NYC Taxi Data Preprocessing with Python

tags: [Python, Data Analysis, Pandas, Data Visualization, NYC]

Image credits: https://www.nyc.gov/site/tlc/about/about-tlc.page

Overview

The NYC Taxi & Limousine Commission (TLC) publishes one of the richest urban mobility datasets in the world, containing millions of taxi trips taken across New York City. Analyzing this data offers insights into urban transportation patterns, congestion hotspots, and rider behavior. In this post, we’ll begin preparing the data for machine learning tasks by merging metadata, visualizing demand, and exporting spatial features.

The Dataset

I used publicly available data from the NYC Taxi & Limousine Commission (TLC). Here's a glimpse at what the data looks like:

import pandas as pd

df = pd.read_parquet("yellow_tripdata_2020-01.parquet")
df.head()

VendorID	tpep_pickup_datetime	tpep_dropoff_datetime	passenger_count	trip_distance	RatecodeID	store_and_fwd_flag	PULocationID	DOLocationID	payment_type	fare_amount	extra	mta_tax	tip_amount	tolls_amount	improvement_surcharge	total_amount	congestion_surcharge	airport_fee
1	2020-01-01 00:28:15	2020-01-01 00:33:03	1.0	1.2	1.0	N	238	239	1	6.0	3.0	0.5	1.47	0.0	0.3	11.27	2.5	None
1	2020-01-01 00:35:39	2020-01-01 00:43:04	1.0	1.2	1.0	N	239	238	1	7.0	3.0	0.5	1.50	0.0	0.3	12.30	2.5	None
1	2020-01-01 00:47:41	2020-01-01 00:53:52	1.0	0.6	1.0	N	238	238	1	6.0	3.0	0.5	1.00	0.0	0.3	10.80	2.5	None
1	2020-01-01 00:55:23	2020-01-01 01:00:14	1.0	0.8	1.0	N	238	151	1	5.5	0.5	0.5	1.36	0.0	0.3	8.16	0.0	None
2	2020-01-01 00:01:58	2020-01-01 00:04:16	1.0	0.0	1.0	N	193	193	2	3.5	0.5	0.5	0.00	0.0	0.3	4.80	0.0	None

What Do the Colors Mean?

💛 Yellow Taxis

Traditional medallion taxis
Can pick up riders anywhere via street hail
Mostly operate in Manhattan and airports
Rich data: trip times, distances, fares, tips, payment types

💚 Green Taxis

Also called Boro Taxis
Focus on outer boroughs and Upper Manhattan
Street hail only allowed outside Midtown/Downtown Manhattan
Data structure nearly identical to Yellow Taxis

🚘 FHV (For-Hire Vehicles)

Covers Uber, Lyft, Via, and other pre-arranged rides
Cannot be hailed from the street
Less granular data due to privacy: usually lacks fare and tip amounts

🚐 High Volume FHV

Since 2018, high-volume data includes:
- Trip miles, time, shared ride flag
- Pickups by zone

Step 1: Loading Lookup Metadata

We started by loading the taxi zone lookup table, which maps LocationID values to boroughs and zones:

import dask.dataframe as dd
import pandas as pd

lookup_table = pd.read_csv('./taxi_zones/taxi_zone_lookup.csv', header=0)
lookup_table.columns = ["LocationID", "Borough", "Zone", "service_zone"]
lookup_table = lookup_table.fillna("N/A")
lookup_table = dd.from_pandas(lookup_table, npartitions=1)

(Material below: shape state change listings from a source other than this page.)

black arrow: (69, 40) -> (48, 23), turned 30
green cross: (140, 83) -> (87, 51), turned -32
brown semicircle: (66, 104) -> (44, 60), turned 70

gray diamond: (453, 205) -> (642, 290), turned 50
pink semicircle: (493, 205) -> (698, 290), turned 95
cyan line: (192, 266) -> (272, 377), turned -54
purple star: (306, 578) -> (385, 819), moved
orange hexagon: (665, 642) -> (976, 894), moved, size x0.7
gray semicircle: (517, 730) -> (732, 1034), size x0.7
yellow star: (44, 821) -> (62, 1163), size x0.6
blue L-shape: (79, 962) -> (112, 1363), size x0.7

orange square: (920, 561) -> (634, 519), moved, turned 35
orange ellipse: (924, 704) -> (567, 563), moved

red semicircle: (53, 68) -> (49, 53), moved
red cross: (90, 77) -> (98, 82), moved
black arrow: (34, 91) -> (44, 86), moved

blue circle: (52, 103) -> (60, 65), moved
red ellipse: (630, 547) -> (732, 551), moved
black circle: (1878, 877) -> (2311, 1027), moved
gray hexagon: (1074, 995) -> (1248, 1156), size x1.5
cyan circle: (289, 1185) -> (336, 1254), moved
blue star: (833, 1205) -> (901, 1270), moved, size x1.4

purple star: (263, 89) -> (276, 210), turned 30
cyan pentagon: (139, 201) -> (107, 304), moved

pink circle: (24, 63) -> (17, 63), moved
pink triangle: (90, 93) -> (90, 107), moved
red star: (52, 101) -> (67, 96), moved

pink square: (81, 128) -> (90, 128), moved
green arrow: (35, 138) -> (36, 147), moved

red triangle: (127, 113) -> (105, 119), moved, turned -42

This mapping is essential for geographic analysis and later visualizations or aggregations by borough or zone.

Note: dask.dataframe is not needed, but it is nice to use wildcards to read in data as the data is split across multiple files for each month.

# Load all Parquet files into Dask
df = dd.read_parquet("./data/*/yellow_tripdata_*.parquet")

Step 2: Preparing Spatial Coordinates

In tandem with zone information, we worked with centroid coordinates for each taxi zone:

centroids = pd.read_csv('./taxi_zones/taxi_zone_centroids.csv')

The centroid data provides latitude and longitude per LocationID, useful for plotting pickup and drop-off locations or calculating spatial features.

We also included optional (but commented out) GeoPandas logic to:

Read in the official NYC taxi zone shapefile
Calculate geometric centroids
Convert the CRS to WGS84 (EPSG:4326)
Save those as CSV for reuse

This step is crucial for anyone wanting to enhance ML features with geographic context.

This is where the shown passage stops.